Tai McIsaac
- Born: Tai McIsaac 19 March 1975 (age 50) Brisbane, Queensland, Australia
- Height: 178 cm (5 ft 10 in)
- Weight: 112 kg (17 st 9 lb)

Rugby union career
- Position: Hooker

Senior career
- Years: Team / Apps / (Points)
- 2000–05: Gold Coast Breakers
- 2007: Perth Spirit
- 2006–09: Wests-Subiaco

Super Rugby
- Years: Team / Apps / (Points)
- 2003–05: Queensland Reds / 16 / (0)
- 2006–09: Western Force / 51 / (5)

International career
- Years: Team / Apps / (Points)
- 2006: Australia / 8 / (0)
- 2003: Australia A

Coaching career
- Years: Team
- 2015: Perth Spirit
- 2011–14: Toyota Shokki

= Tai McIsaac =

Tai McIsaac (born 19 March 1975, in Brisbane) is an Australian rugby union football coach, and a former professional player. He is currently the head coach of the Perth Spirit team in Australia's National Rugby Championship. McIsaac played as a hooker for the Western Force and Queensland Reds in the Super Rugby competition before retiring from playing in 2009.

==Career==
Prior to rugby, McIsaac had been a National League water polo player and represented Australian water polo in the under-21 team. Although he eventually specialised as a hooker, McIsaac started out in rugby at the age of 23, playing as a prop. He began his rugby career at Bond Pirates in the Gold Coast District Rugby Union, later moving on to the Gold Coast Breakers in Queensland Premier Rugby. McIsaac's first professional contract was with the Queensland Reds in the Super 12 competition. He made his Super 12 debut in 2003 in a match against New Zealand team, the Crusaders. Also that year, McIsaac toured Japan with Australia A.

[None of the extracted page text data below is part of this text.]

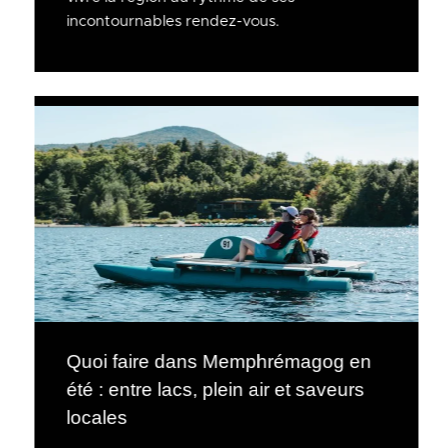
incontournables rendez-vous.
Quoi faire dans Memphrémagog en
été : entre lacs, plein air et saveurs
locales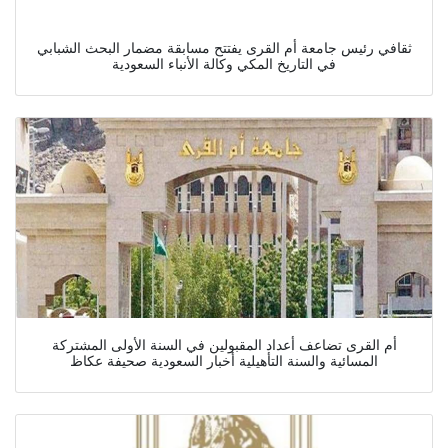
ثقافي رئيس جامعة أم القرى يفتتح مسابقة مضمار البحث الشبابي
في التاريخ المكي وكالة الأنباء السعودية
أم القرى تضاعف أعداد المقبولين في السنة الأولى المشتركة
المسائية والسنة التأهيلية أخبار السعودية صحيفة عكاظ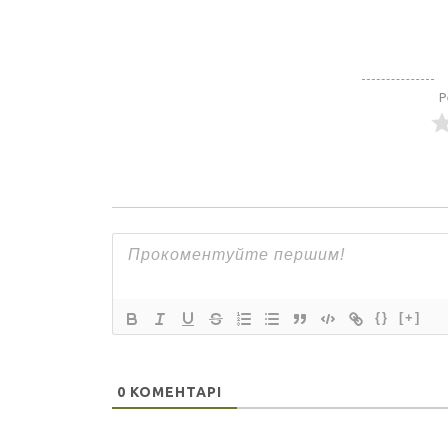
Р
{}
[+]
0
КОМЕНТАРІ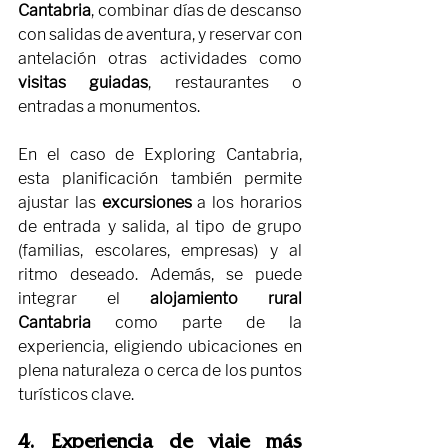
Cantabria
, combinar días de descanso 
con salidas de aventura, y reservar con 
antelación otras actividades como 
visitas guiadas
, restaurantes o 
entradas a monumentos.
En el caso de Exploring Cantabria, 
esta planificación también permite 
ajustar las 
excursiones
 a los horarios 
de entrada y salida, al tipo de grupo 
(familias, escolares, empresas) y al 
ritmo deseado. Además, se puede 
integrar el 
alojamiento rural 
Cantabria
 como parte de la 
experiencia, eligiendo ubicaciones en 
plena naturaleza o cerca de los puntos 
turísticos clave.
4. Experiencia de viaje más 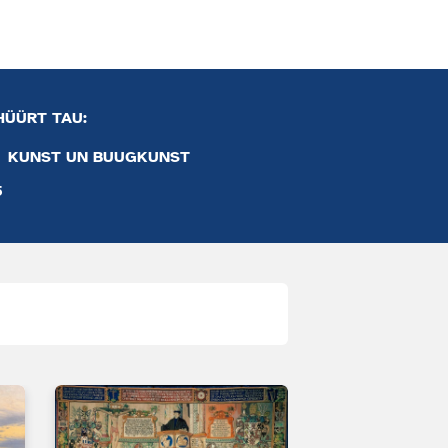
HÜÜRT TAU:
KUNST UN BUUGKUNST
5
Afbild vun ei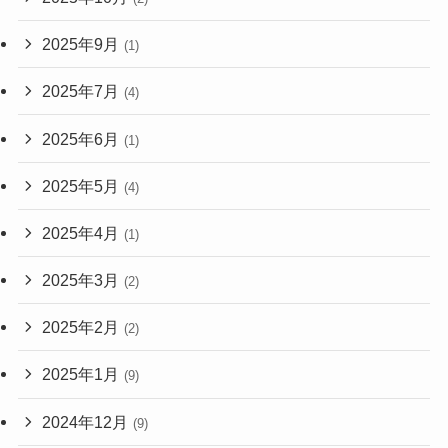
2025年9月
(1)
2025年7月
(4)
2025年6月
(1)
2025年5月
(4)
2025年4月
(1)
2025年3月
(2)
2025年2月
(2)
2025年1月
(9)
2024年12月
(9)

In 2005, he signed with the Western Force for their inaugural season in 2006. McIsaac made his debut for the Wallabies against England in 2006, and went on to claim 8 Test caps in that season. After four seasons at the Force, he retired from playing rugby in 2009.

McIsaac began his coaching career with Honda Heat in Japan for the 2009–10 season. McIsaac was head coach of the Toyota Industries Shuttles for several seasons until 2013–14. He then returned to Australia to take up an assistant coaching position at the Western Force in 2015. He was also appointed head coach of the Perth Spirit for the 2015 season of the National Rugby Championship.

He currently teaches at The Southport School (TSS) on the Gold Coast and coaches their First 15 team.